Nvidia's senior director of product management, Paresh Kharya, in prepared remarks emphasized that the commercial availability of Nvidia's chip was significant, saying it showed the rapid move from chip debut to shipping systems. The results were the first time that Nvidia has reported metrics by which to assess the relative performance advantage of its newest chip, the A100, which was unveiled in May. It blew past Nvidia's results on most tasks in the MLPerf test, if one considers both commercial and research achievements. Google's cloud computing service's home-grown chip, the Tensor Processing Unit, or TPU, is one such research project. Another category of submission is for systems that have the status of being research projects, meaning not available for use by customers. The current results were submitted by vendors in June and represent the first time this year the benchmark is being published.Ī distinction has to be made with respect to Nvidia's top marks: they were for commercially available systems. Historically, the contest results have been unveiled once every quarter, but the COVID-19 pandemic has played havoc with the usual schedule.

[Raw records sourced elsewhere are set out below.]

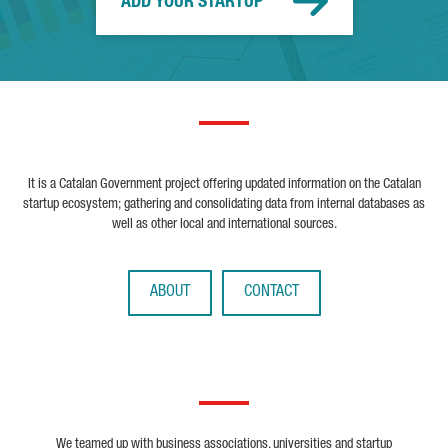
ADD YOUR STARTUP
It is a Catalan Government project offering updated information on the Catalan
startup ecosystem; gathering and consolidating data from internal databases as
well as other local and international sources.
ABOUT
CONTACT
We teamed up with business associations, universities and startup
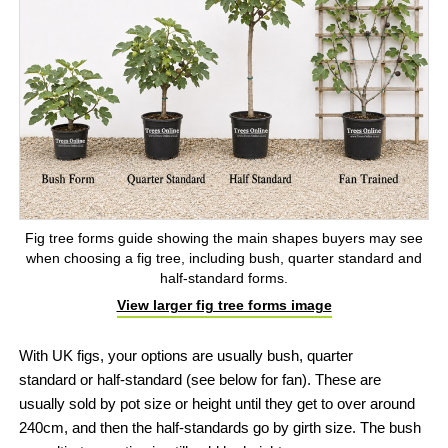
Fig tree forms guide showing the main shapes buyers may see
when choosing a fig tree, including bush, quarter standard and
half-standard forms.
View larger fig tree forms image
With UK figs, your options are usually bush, quarter
standard or half-standard (see below for fan). These are
usually sold by pot size or height until they get to over around
240cm, and then the half-standards go by girth size. The bush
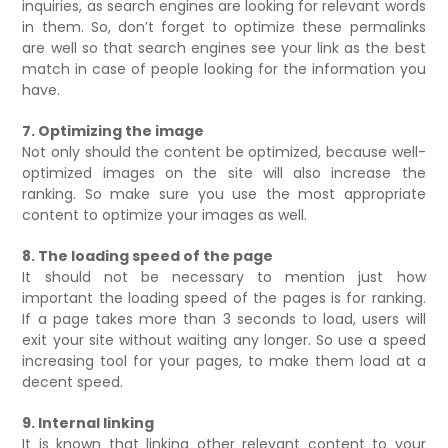
inquiries, as search engines are looking for relevant words
in them. So, don’t forget to optimize these permalinks
are well so that search engines see your link as the best
match in case of people looking for the information you
have.
7. Optimizing the image
Not only should the content be optimized, because well-
optimized images on the site will also increase the
ranking. So make sure you use the most appropriate
content to optimize your images as well.
8. The loading speed of the page
It should not be necessary to mention just how
important the loading speed of the pages is for ranking.
If a page takes more than 3 seconds to load, users will
exit your site without waiting any longer. So use a speed
increasing tool for your pages, to make them load at a
decent speed.
9. Internal linking
It is known that linking other relevant content to your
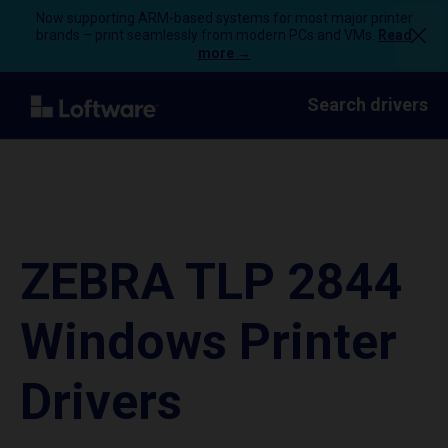
Now supporting ARM-based systems for most major printer
brands – print seamlessly from modern PCs and VMs.
Read
more →
Search drivers
ZEBRA TLP 2844
Windows Printer
Drivers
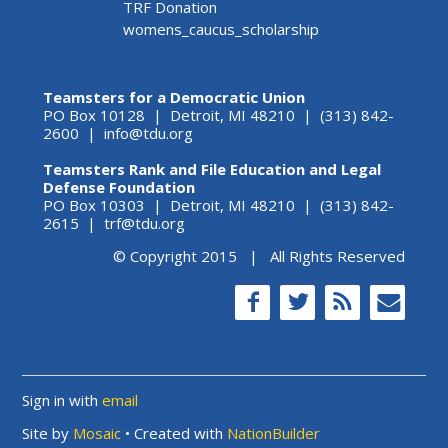
TRF Donation
womens_caucus_scholarship
Teamsters for a Democratic Union
PO Box 10128 | Detroit, MI 48210 | (313) 842-
2600 |
info@tdu.org
Teamsters Rank and File Education and Legal
Defense Foundation
PO Box 10303 | Detroit, MI 48210 | (313) 842-
2615 |
trf@tdu.org
© Copyright 2015 | All Rights Reserved
Sign in with
email
Site by
Mosaic
• Created with
NationBuilder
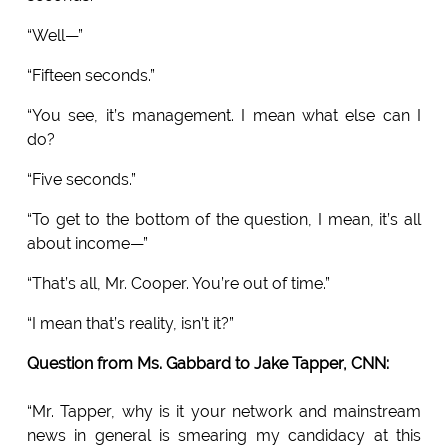
“Well—”
“Fifteen seconds.”
“You see, it’s management. I mean what else can I
do?
“Five seconds.”
“To get to the bottom of the question, I mean, it’s all
about income—”
“That’s all, Mr. Cooper. You’re out of time.”
“I mean that’s reality, isn’t it?”
Question from Ms. Gabbard to Jake Tapper, CNN:
“Mr. Tapper, why is it your network and mainstream
news in general is smearing my candidacy at this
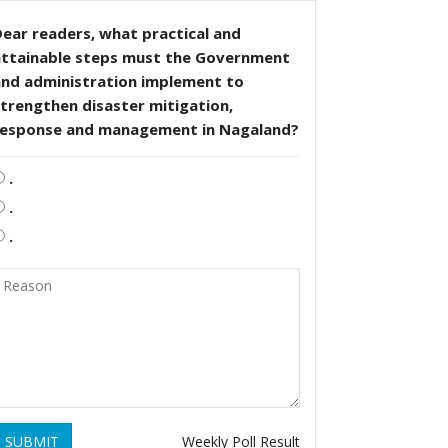
ear readers, what practical and
attainable steps must the Government
and administration implement to
trengthen disaster mitigation,
response and management in Nagaland?
.
.
.
SUBMIT
Weekly Poll Result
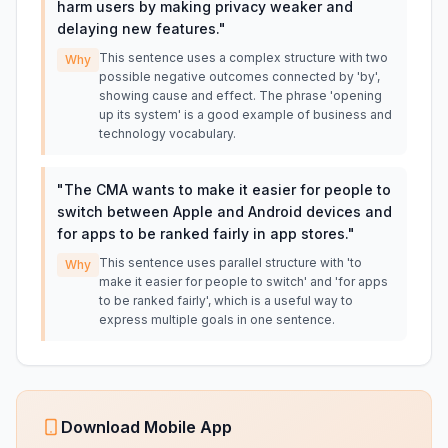
harm users by making privacy weaker and
delaying new features.
"
This sentence uses a complex structure with two
Why
possible negative outcomes connected by 'by',
showing cause and effect. The phrase 'opening
up its system' is a good example of business and
technology vocabulary.
"
The CMA wants to make it easier for people to
switch between Apple and Android devices and
for apps to be ranked fairly in app stores.
"
This sentence uses parallel structure with 'to
Why
make it easier for people to switch' and 'for apps
to be ranked fairly', which is a useful way to
express multiple goals in one sentence.
Download Mobile App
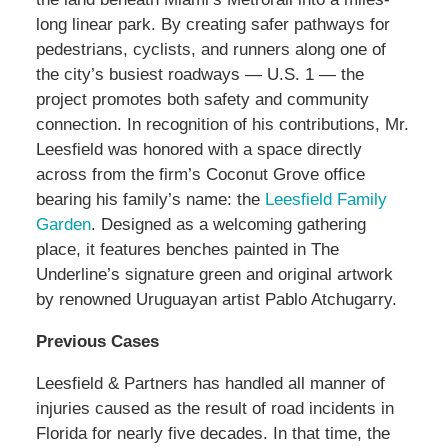
long linear park. By creating safer pathways for
pedestrians, cyclists, and runners along one of
the city’s busiest roadways — U.S. 1 — the
project promotes both safety and community
connection. In recognition of his contributions, Mr.
Leesfield was honored with a space directly
across from the firm’s Coconut Grove office
bearing his family’s name: the
Leesfield Family
Garden
. Designed as a welcoming gathering
place, it features benches painted in The
Underline’s signature green and original artwork
by renowned Uruguayan artist Pablo Atchugarry.
Previous Cases
Leesfield & Partners has handled all manner of
injuries caused as the result of road incidents in
Florida for nearly five decades. In that time, the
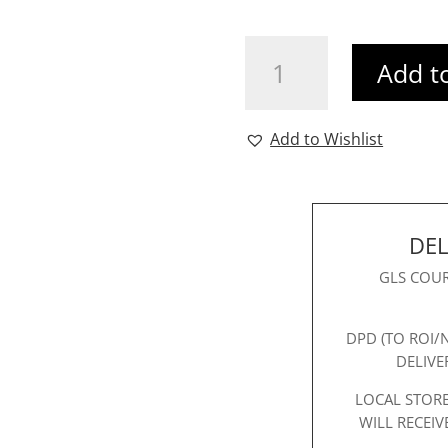
Mona
Add t
Clutch
Pink
quantity
Add to Wishlist
DEL
GLS COUR
DPD (TO ROI/
DELIVE
LOCAL STORE
WILL RECEIV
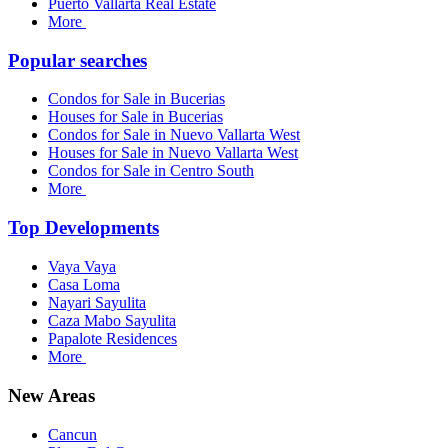
Puerto Vallarta Real Estate
More
Popular searches
Condos for Sale in Bucerias
Houses for Sale in Bucerias
Condos for Sale in Nuevo Vallarta West
Houses for Sale in Nuevo Vallarta West
Condos for Sale in Centro South
More
Top Developments
Vaya Vaya
Casa Loma
Nayari Sayulita
Caza Mabo Sayulita
Papalote Residences
More
New Areas
Cancun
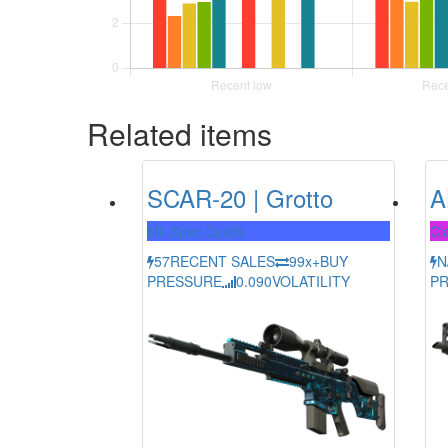
Related items
SCAR-20 | Grotto
A
Mil-Spec Grade
Cla
57
RECENT SALES
99x+
BUY
N
PRESSURE
0.090
VOLATILITY
P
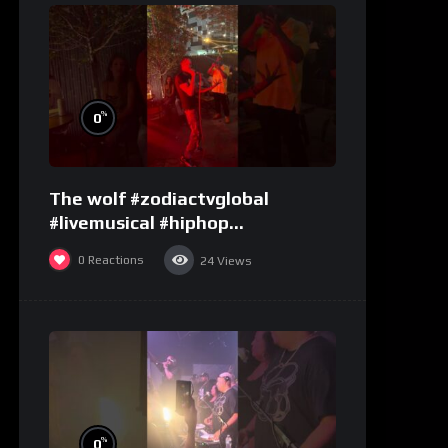
%
0
The wolf #zodiactvglobal
#livemusical #hiphop
#performence
0
Reactions
24
Views
%
0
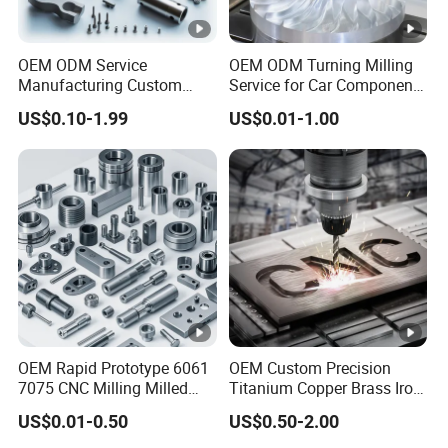
5
cka
PE+Carton,according to customer's request
ge
OEM ODM Service
OEM ODM Turning Milling
Del
Manufacturing Custom
Service for Car Components
CNC Turning Milling
Aluminum Stainless Steel
ive
Sample
: 3-15days
US$0.10-1.99
US$0.01-1.00
Machining High Quality
Copper Brass Custom CNC
6
ry
Mass production:
20- 30days after the payment
Aluminum Machinery
Machining Auto Parts
Accessories Parts for CNC
dat
received
e
Qu
alit
y
7
IQC; First item inspection; IPQC / RQC; FQC
co
ntr
OEM Rapid Prototype 6061
OEM Custom Precision
ol
7075 CNC Milling Milled
Titanium Copper Brass Iron
Machined Turning Metal
Carbon Stainless Steel
Pa
US$0.01-0.50
US$0.50-2.00
Service CNC Machining
Aluminium Alloy Parts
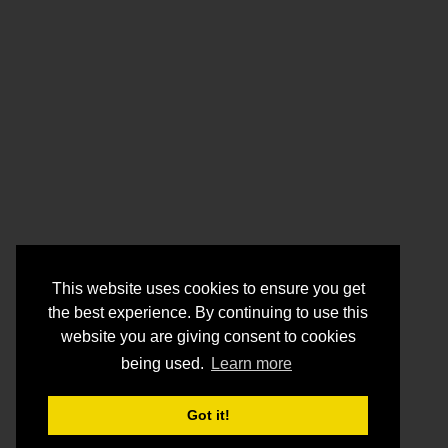
This website uses cookies to ensure you get
the best experience. By continuing to use this
website you are giving consent to cookies
being used.
Learn more
Got it!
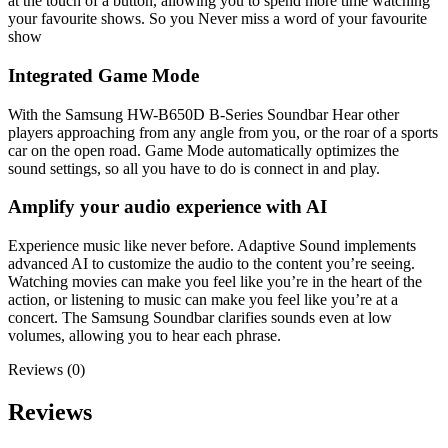
at the touch of a button, allowing you to spend more time watching
your favourite shows. So you Never miss a word of your favourite
show
Integrated Game Mode
With the Samsung HW-B650D B-Series Soundbar Hear other
players approaching from any angle from you, or the roar of a sports
car on the open road. Game Mode automatically optimizes the
sound settings, so all you have to do is connect in and play.
Amplify your audio experience with AI
Experience music like never before. Adaptive Sound implements
advanced AI to customize the audio to the content you’re seeing.
Watching movies can make you feel like you’re in the heart of the
action, or listening to music can make you feel like you’re at a
concert. The Samsung Soundbar clarifies sounds even at low
volumes, allowing you to hear each phrase.
Reviews (0)
Reviews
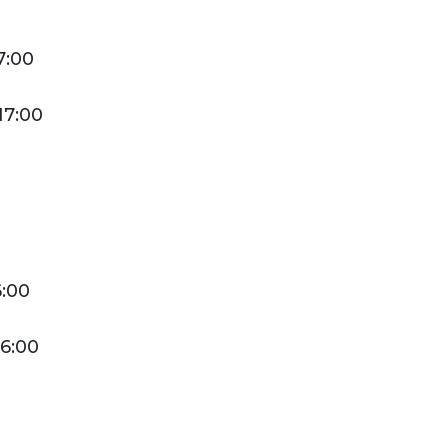
men. On request
adjacent rooms can
7:00
be rented to couples.
17:00
Ms
Male
6:00
16:00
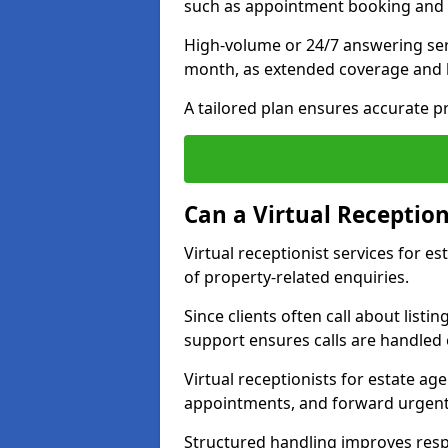
such as appointment booking and 
High-volume or 24/7 answering serv
month, as extended coverage and
A tailored plan ensures accurate p
Can a Virtual Reception
Virtual receptionist services for e
of property-related enquiries.
Since clients often call about listin
support ensures calls are handled e
Virtual receptionists for estate ag
appointments, and forward urgent
Structured handling improves res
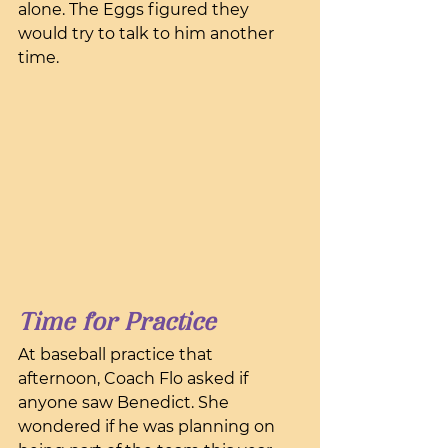
alone. The Eggs figured they 
would try to talk to him another 
time.
Time for Practice
At baseball practice that 
afternoon, Coach Flo asked if 
anyone saw Benedict. She 
wondered if he was planning on 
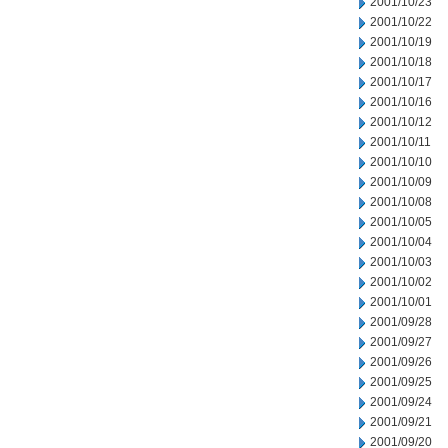
2001/10/23
2001/10/22
2001/10/19
2001/10/18
2001/10/17
2001/10/16
2001/10/12
2001/10/11
2001/10/10
2001/10/09
2001/10/08
2001/10/05
2001/10/04
2001/10/03
2001/10/02
2001/10/01
2001/09/28
2001/09/27
2001/09/26
2001/09/25
2001/09/24
2001/09/21
2001/09/20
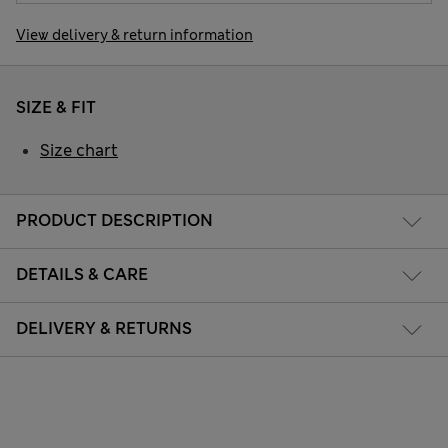
View delivery & return information
SIZE & FIT
Size chart
PRODUCT DESCRIPTION
DETAILS & CARE
DELIVERY & RETURNS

The second phase of machine learning, when those trained networks are used to make predictions in real time, known as inference, is covered in a separate competition that will be published later this year.
#Nvidia stone giant full#
The full roster of results can be seen in a spreadsheet form.

In the results announced Wednesday by the MLPerf organization, an industry consortium that administers the tests, Nvidia took top marks across the board for a variety of machine learning "training" tasks, meaning the computing operations required to develop a machine learning neural network from scratch. The devil's in the details, but both companies' achievements show the trend in AI continues to be that of bigger and bigger machine learning endeavors, backed by more-brawny computers.īenchmark tests are never without controversy, and some upstart competitors of Nvidia and Google, notably Cerebras Systems and Graphcore, continued to avoid the benchmark competition.
#Nvidia stone giant software#
Nvidia and Google on Wednesday each announced that they had aced a series of tests called MLPerf to be the biggest and best in hardware and software to crunch common artificial intelligence tasks.